TRELLEBORG, Sweden—Trelleborg A.B. has reported a 6.4 percent year-on-year decline in earnings (EBITDA) for the third quarter of 2019, despite higher sales.
EBITDA, excluding items affecting comparability, fell to $117 million on 6 percent higher sales of SEK $911.1 million, Trelleborg said in its Oct. 24 earnings report.
Over the nine-month period, earnings fell 1 percent to SEK3.9 billion on 7 percent higher sales of SEK27.5 billion.
CEO and President Peter Nilsson said the quarter saw a weaker organic sales trend in a number of markets, which was partly offset by a good development in the aerospace business as well as significant sales in the oil and gas operations.

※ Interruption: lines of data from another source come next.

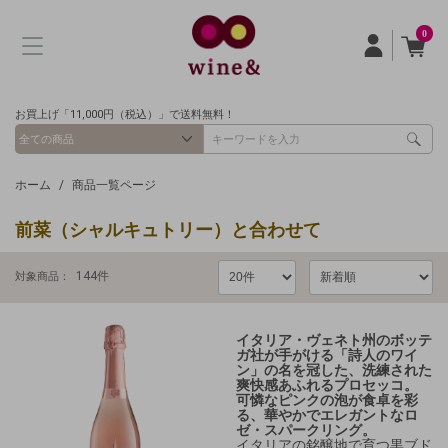
0
お買上げ「11,000円（税込）」で送料無料！
ホーム
商品一覧ページ
前菜（シャルキュトリー）と合わせて
144
件
対象商品：
イタリア・ヴェネト州のボッテ
ガ社が手がける
「詩人のワイ
ン」の名を冠した、洗練された
爽快感あふれるプロセッコ。
可憐なピンクの泡が食卓を彩
る、華やかでエレガントなロ
ゼ・スパークリング。
イタリアの銘醸地で育つ黒ブド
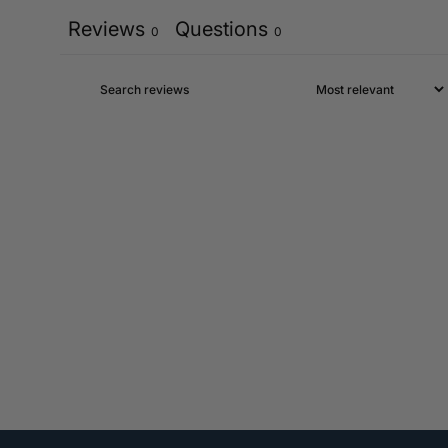
Reviews
Questions
0
0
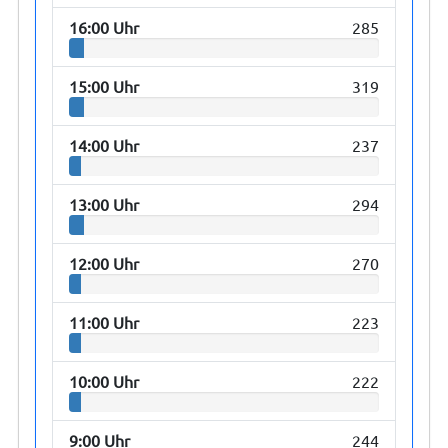
16:00 Uhr
285
15:00 Uhr
319
14:00 Uhr
237
13:00 Uhr
294
12:00 Uhr
270
11:00 Uhr
223
10:00 Uhr
222
9:00 Uhr
244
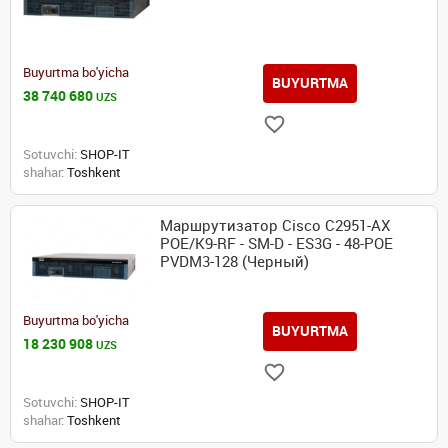
Buyurtma bo'yicha
BUYURTMA
38 740 680
UZS
Sotuvchi:
SHOP-IT
shahar:
Toshkent
Маршрутизатор Cisco C2951-AX
POE/K9-RF - SM-D - ES3G - 48-POE
PVDM3-128 (Черный)
Buyurtma bo'yicha
BUYURTMA
18 230 908
UZS
Sotuvchi:
SHOP-IT
shahar:
Toshkent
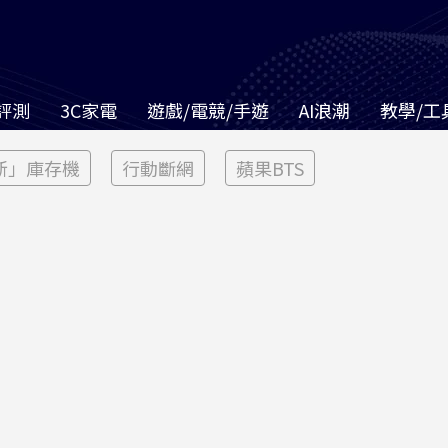
評測
3C家電
遊戲/電競/手遊
AI浪潮
教學/工
新」庫存機
行動斷網
蘋果BTS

"Overall, organic sales decreased by 1 percent and by 3 percent excluding our positive project transactions," he said, adding that operating profit for the period declined 9 percent, mainly because of reduced sales and stock adjustments in Trelleborg Wheel Systems.
Commenting on cost-saving measures announced at the end of the second quarter, Nilsson said he expected the initiatives to have an impact toward the end of the year and during 2020.

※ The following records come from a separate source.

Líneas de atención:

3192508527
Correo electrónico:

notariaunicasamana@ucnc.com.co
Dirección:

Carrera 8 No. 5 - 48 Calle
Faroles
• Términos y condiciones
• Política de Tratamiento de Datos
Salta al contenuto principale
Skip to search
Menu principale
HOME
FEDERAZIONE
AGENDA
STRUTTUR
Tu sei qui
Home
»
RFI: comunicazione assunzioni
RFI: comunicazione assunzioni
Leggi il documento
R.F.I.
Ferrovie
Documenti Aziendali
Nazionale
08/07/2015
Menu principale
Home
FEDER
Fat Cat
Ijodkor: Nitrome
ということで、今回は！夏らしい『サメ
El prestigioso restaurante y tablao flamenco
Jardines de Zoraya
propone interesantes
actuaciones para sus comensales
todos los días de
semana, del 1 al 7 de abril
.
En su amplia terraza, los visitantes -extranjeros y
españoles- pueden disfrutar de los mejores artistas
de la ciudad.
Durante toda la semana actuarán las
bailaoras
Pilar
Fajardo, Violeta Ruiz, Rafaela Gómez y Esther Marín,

Nilsson said the industrial trend is generally weaker in most geographical markets compared with the first half of the year, reflecting the trade conflict between the U.S. and China, as well as the uncertainty related to Brexit.

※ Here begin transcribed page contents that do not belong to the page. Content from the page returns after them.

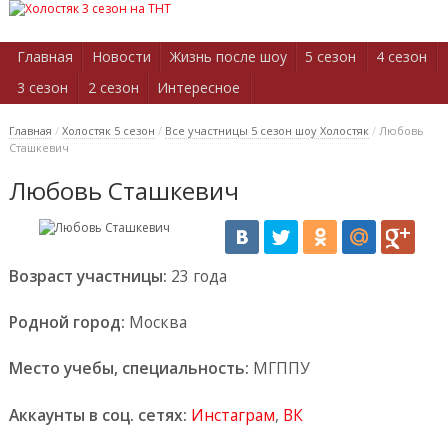
Главная
Новости
Жизнь после шоу
5 сезон
4 сезон
3 сезон
2 сезон
Интересное
Главная
/
Холостяк 5 сезон
/
Все участницы 5 сезон шоу Холостяк
/
Любовь
Сташкевич
Любовь Сташкевич
Возраст участницы:
23 года
Родной город:
Москва
Место учебы, специальность:
МГППУ
Аккаунты в соц. сетях:
Инстаграм
,
ВК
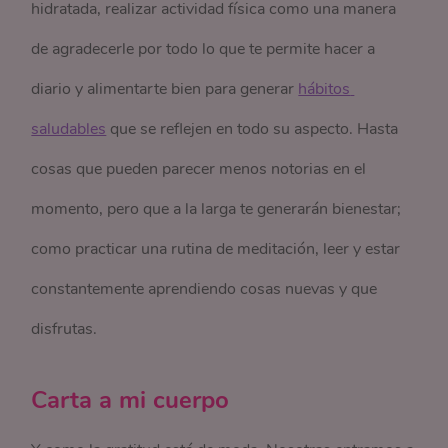
hidratada, realizar actividad física como una manera
de agradecerle por todo lo que te permite hacer a
diario y alimentarte bien para generar
hábitos 
saludables
que se reflejen en todo su aspecto. Hasta
cosas que pueden parecer menos notorias en el
momento, pero que a la larga te generarán bienestar;
como practicar una rutina de meditación, leer y estar
constantemente aprendiendo cosas nuevas y que
disfrutas.
Carta a mi cuerpo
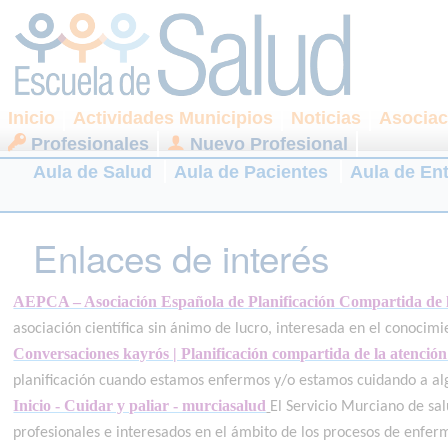
Inicio
Actividades Municipios
Noticias
Asociac
Profesionales
Nuevo Profesional
Aula de Salud
Aula de Pacientes
Aula de En
Enlaces de interés
AEPCA – Asociación Española de Planificación Compartida de 
asociación científica sin ánimo de lucro, interesada en el conocimi
Conversaciones kayrós | Planificación compartida de la atención
planificación cuando estamos enfermos y/o estamos cuidando a al
Inicio - Cuidar y paliar - murciasalud
El Servicio Murciano de sal
profesionales e interesados en el ámbito de los procesos de enfer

"This global economic slowdown has impacted sales volumes, not least to customers in the automotive and general engineering industries for both Trelleborg Sealing Solutions and Trelleborg Industrial Solutions," Nilsson added.
Overall, the company official anticipated that the demand in the last quarter of the year would be on a par with the third quarter, and with an unfavorable sales mix similar to the third quarter.
"As previously, we are carefully monitoring economic developments and stand well prepared to manage fluctuating market conditions," he said.